Send back the line that contains "Connection 1" and all lines following it through the end of the data below, exactly, omitting pictures.

RAW DATA:
********
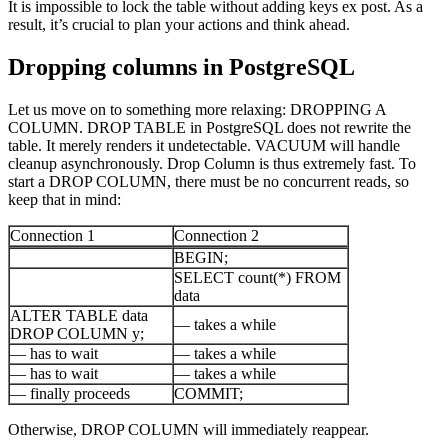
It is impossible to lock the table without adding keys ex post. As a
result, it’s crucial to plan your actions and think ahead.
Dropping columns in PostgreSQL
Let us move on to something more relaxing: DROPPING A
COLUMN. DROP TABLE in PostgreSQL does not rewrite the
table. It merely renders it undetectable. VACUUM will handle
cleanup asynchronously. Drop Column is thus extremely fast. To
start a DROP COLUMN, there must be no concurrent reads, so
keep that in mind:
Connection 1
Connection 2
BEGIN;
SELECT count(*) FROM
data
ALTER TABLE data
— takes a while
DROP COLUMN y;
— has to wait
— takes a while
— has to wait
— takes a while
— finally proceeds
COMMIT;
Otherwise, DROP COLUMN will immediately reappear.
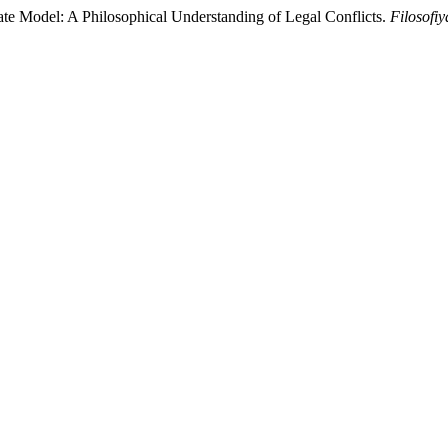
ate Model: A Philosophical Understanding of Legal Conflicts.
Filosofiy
********
REPLY TO THE TASK:
Connection 1
Connection 2
BEGIN;
SELECT count(*) FROM
data
ALTER TABLE data
— takes a while
DROP COLUMN y;
— has to wait
— takes a while
— has to wait
— takes a while
— finally proceeds
COMMIT;
Otherwise, DROP COLUMN will immediately reappear.
ate Model: A Philosophical Understanding of Legal Conflicts.
Filosofiy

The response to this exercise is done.